(Dataset entries)
• • • • • • •

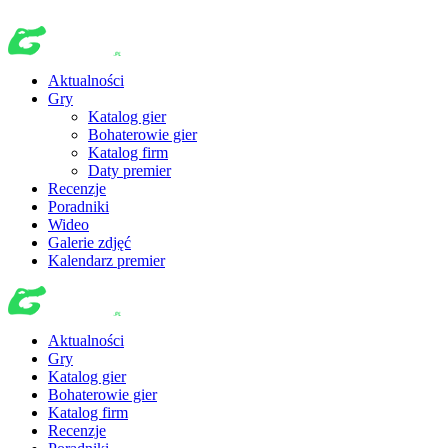
Aktualności
Gry
Katalog gier
Bohaterowie gier
Katalog firm
Daty premier
Recenzje
Poradniki
Wideo
Galerie zdjęć
Kalendarz premier
Aktualności
Gry
Katalog gier
Bohaterowie gier
Katalog firm
Recenzje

• • • • • • •

- _Requirement_:
Set down the records exactly, without the pictures.

- _Solution to this task_:
Aktualności
Gry
Katalog gier
Bohaterowie gier
Katalog firm
Daty premier
Recenzje
Poradniki
Wideo
Galerie zdjęć
Kalendarz premier
Aktualności
Gry
Katalog gier
Bohaterowie gier
Katalog firm
Recenzje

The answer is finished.